MCP Server

Run evaluations from Claude Desktop, Cursor, or any MCP client.

The PeerLM MCP (Model Context Protocol) server lets you run evaluations directly from Claude Desktop, Cursor, or any MCP-compatible client. Available on Pro and Enterprise plans.

Setup

Add PeerLM to your MCP client configuration.

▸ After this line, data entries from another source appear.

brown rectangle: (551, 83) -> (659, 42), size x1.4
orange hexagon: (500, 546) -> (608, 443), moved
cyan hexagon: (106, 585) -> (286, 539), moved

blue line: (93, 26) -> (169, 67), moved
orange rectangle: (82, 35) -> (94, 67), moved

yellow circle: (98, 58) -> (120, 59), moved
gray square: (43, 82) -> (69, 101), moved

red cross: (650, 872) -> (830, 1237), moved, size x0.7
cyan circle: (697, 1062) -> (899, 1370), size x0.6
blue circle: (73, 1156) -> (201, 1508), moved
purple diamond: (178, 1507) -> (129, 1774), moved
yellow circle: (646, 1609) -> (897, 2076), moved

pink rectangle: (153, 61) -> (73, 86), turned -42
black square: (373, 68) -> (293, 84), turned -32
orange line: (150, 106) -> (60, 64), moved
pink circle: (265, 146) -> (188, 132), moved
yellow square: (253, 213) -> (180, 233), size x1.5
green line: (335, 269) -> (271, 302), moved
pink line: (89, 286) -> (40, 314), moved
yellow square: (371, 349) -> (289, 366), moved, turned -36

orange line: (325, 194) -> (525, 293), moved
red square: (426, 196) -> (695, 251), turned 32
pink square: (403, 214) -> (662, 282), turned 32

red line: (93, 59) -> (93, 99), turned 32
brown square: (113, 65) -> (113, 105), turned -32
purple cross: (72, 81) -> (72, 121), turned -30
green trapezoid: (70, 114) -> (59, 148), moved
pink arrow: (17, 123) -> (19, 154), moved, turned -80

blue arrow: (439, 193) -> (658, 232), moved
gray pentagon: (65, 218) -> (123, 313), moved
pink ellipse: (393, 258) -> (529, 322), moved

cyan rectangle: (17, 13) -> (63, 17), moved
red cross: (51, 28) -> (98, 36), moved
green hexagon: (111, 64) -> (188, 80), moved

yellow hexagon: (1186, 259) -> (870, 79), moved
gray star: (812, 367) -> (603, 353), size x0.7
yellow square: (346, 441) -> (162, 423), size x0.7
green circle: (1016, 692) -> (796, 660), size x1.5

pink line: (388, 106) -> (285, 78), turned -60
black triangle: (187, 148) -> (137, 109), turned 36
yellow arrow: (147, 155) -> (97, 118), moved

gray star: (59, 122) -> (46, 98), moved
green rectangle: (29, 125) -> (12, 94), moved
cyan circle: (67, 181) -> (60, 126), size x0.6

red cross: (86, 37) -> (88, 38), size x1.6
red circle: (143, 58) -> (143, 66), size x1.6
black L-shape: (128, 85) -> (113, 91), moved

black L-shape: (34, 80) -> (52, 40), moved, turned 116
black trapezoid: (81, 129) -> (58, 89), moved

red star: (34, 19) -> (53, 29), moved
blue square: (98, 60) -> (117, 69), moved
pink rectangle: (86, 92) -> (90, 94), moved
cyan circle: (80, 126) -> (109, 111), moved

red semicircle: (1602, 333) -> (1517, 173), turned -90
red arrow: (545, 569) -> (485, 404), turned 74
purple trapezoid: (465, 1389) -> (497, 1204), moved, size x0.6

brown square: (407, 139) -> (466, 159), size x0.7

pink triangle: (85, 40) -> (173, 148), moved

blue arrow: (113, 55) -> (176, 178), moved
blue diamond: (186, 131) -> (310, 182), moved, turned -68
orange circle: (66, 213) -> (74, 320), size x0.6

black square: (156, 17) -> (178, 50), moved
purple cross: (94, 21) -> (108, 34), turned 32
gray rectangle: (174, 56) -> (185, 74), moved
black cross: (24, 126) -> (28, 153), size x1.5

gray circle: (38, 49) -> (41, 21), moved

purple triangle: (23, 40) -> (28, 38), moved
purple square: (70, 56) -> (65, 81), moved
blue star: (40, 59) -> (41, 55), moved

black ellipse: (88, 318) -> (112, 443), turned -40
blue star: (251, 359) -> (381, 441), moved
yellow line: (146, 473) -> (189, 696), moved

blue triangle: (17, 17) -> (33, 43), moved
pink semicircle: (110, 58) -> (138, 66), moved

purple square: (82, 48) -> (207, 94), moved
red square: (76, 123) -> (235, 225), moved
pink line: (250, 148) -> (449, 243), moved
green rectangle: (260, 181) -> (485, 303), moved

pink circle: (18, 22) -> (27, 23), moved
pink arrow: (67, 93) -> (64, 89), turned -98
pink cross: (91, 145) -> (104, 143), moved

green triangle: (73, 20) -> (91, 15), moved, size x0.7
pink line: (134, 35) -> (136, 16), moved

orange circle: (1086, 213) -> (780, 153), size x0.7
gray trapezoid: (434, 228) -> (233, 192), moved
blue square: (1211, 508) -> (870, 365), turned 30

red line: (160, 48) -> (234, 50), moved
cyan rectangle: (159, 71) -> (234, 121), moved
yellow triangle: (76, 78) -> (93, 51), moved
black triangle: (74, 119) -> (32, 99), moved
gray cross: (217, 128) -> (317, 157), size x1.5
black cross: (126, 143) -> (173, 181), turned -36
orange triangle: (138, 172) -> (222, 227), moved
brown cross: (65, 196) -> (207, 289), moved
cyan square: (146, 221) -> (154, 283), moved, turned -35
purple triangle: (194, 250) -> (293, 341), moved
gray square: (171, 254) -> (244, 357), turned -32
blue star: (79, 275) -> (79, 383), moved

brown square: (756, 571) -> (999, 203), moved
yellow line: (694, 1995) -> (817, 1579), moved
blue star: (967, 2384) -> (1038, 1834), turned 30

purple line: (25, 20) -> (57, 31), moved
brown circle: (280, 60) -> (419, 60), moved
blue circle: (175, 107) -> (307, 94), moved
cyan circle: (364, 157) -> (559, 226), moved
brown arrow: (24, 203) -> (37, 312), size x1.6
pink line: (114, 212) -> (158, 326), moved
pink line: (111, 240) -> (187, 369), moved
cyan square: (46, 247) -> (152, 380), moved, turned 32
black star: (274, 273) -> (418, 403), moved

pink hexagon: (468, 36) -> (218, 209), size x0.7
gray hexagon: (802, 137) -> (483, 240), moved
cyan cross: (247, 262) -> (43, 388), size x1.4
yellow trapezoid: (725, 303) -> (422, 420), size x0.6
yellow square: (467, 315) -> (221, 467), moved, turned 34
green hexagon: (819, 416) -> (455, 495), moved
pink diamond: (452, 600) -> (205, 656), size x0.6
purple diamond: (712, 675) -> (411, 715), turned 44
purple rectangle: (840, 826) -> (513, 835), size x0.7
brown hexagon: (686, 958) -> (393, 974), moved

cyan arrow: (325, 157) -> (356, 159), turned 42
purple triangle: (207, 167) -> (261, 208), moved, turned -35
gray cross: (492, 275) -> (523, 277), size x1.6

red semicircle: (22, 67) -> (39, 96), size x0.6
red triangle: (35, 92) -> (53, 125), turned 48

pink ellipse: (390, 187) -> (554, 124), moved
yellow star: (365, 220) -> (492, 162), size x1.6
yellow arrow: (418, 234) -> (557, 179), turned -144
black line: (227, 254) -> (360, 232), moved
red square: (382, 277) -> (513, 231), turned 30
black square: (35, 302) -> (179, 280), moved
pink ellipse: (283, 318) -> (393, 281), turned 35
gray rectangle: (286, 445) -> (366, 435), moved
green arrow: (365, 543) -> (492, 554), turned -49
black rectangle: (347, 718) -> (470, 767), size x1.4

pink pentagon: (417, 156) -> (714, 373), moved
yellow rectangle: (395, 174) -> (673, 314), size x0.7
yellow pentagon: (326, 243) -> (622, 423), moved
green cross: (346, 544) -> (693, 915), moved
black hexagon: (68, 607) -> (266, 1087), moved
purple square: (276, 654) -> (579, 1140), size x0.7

No installation needed — it runs via npx.

Claude Desktop

Edit ~/Library/Application Support/Claude/claude_desktop_config.json:

{
  "mcpServers": {
    "peerlm": {
      "command": "npx",
      "args": ["-y", "@peerlm/mcp"],
      "env": { "PEERLM_API_KEY": "plm_live_..." }
    }
  }
}

Cursor

Add to .cursor/mcp.json in your project root:

{
  "mcpServers": {
    "peerlm": {
      "command": "npx",
      "args": ["-y", "@peerlm/mcp"],
      "env": { "PEERLM_API_KEY": "plm_live_..." }
    }
  }
}

Available Tools

The MCP server provides 9 tools:

Read Tools

list_suites — List all evaluation suites in your workspace
get_suite — Get full configuration for a specific suite
list_models — Browse available models, optionally filtered by provider or tier
get_usage — Check your plan, credit balance, and usage

Create Tools

create_system_prompt — Create a system prompt (persona) in your library
create_test_prompt — Create a test prompt (task) in your library
create_suite — Create an evaluation suite with models, prompts, and criteria

Run Tools

run_eval — Trigger an evaluation run for a suite
get_results — Check run status and view results (leaderboard, scores, recommendations)

Example Workflow

Ask your AI assistant something like: "Compare Claude Sonnet, GPT-5.2, and Gemini 2.5 for extracting structured data from medical notes."

The assistant will:

Use list_models to find the exact model IDs
Use create_system_prompt to define the persona
Use create_test_prompt to create sample tasks
Use create_suite to wire everything together
Use run_eval to start the evaluation
Use get_results to retrieve the leaderboard

Requirements

API key — generate one from Settings > API Keys with read-write scope
Plan — Pro or Enterprise (Free plan does not include API access)
Node.js — version 20 or later (for npx)

Tip: The MCP client (Claude, Cursor) acts as the AI — it generates system prompts, test prompts, and criteria from your description, then creates them via the API. No server-side AI generation needed.